There seem to be two main kinds of test function for no-derivative optimizers:
- one-liners like the Rosenbrock function ff., with start points
- sets of real data points, with an interpolator
Is it possible to compare say 10d Rosenbrock
with any real 10d problems ?
One could compare in various ways:
describe the structure of local minima,
or run optimizers A B C on Rosenbrock and on some real problems;
but both of these seem difficult.
(Maybe theorists and experimenters are just two quite different cultures, so I'm asking for a chimera ?)
See also:
- scicomp.SE question: Where can one obtain good data sets/test problems for testing algorithms/routines?
- Hooker, "Testing Heuristics: We Have It All Wrong" is scathing: "the emphasis on competition ... tells us which algorithms are better but not why."
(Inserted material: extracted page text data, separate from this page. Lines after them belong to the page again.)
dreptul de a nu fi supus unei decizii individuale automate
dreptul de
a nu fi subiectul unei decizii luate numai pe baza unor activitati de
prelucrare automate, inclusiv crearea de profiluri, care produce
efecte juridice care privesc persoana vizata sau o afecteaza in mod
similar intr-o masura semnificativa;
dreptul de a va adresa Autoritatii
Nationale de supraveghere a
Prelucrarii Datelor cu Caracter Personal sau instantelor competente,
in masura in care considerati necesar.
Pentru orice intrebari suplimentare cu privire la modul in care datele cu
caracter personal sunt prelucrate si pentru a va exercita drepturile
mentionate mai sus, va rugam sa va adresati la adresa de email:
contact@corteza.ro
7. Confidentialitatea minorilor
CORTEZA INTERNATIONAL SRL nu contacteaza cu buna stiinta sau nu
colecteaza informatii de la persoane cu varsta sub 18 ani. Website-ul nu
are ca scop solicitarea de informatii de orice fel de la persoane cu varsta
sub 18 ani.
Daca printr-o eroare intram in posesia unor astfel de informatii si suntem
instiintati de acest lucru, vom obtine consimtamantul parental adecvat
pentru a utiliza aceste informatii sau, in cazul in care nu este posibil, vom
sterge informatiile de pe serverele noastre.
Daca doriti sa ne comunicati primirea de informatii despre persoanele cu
(Added in September 2014):
The plot below compares 3 DFO algorithms on 14 test functions in 8d from 10 random start points: BOBYQA PRAXIS SBPLX from NLOpt
$\times$ 14 N-dimensional test functions, Python under gist.github from this Matlab by A. Hedar
$\times$ 10 uniform-random startpoints in each function's bounding box.
On Ackley, for example, the top row shows that SBPLX is best and PRAXIS terrible; on Schwefel, the bottom right panel shows SBPLX finding a minimum on the 5 th random start point.
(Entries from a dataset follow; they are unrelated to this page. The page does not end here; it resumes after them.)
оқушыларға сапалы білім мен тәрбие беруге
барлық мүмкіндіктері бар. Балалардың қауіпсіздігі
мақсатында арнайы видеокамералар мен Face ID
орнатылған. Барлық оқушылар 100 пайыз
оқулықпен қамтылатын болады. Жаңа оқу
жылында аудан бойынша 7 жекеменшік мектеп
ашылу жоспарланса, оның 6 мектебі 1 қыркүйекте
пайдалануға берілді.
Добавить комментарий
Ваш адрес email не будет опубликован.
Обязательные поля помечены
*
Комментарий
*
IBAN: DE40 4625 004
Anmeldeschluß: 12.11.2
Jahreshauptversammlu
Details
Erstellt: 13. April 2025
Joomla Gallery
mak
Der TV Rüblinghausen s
Overall, BOBYQA is best on 1, PRAXIS on 5, and SBPLX (~ Nelder-Mead with restarts) on 7 of 13 test functions, with Powersum a tossup. YMMV ! In particular, Johnson says, "I would advise you not to use function-value (ftol) or parameter tolerances (xtol) in global optimization."
Conclusion: don't put all your money on one horse, or on one test function.